*Assignment*.
I'd like the full listing transcribed exactly, with no images included.

*Data*.
***

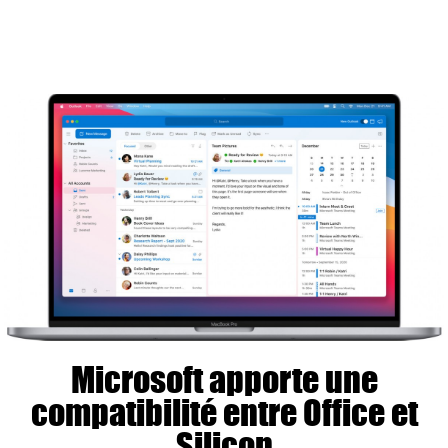
Microsoft apporte une
compatibilité entre Office et
Silicon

***

*Reply to the task*.
Microsoft apporte une
compatibilité entre Office et
Silicon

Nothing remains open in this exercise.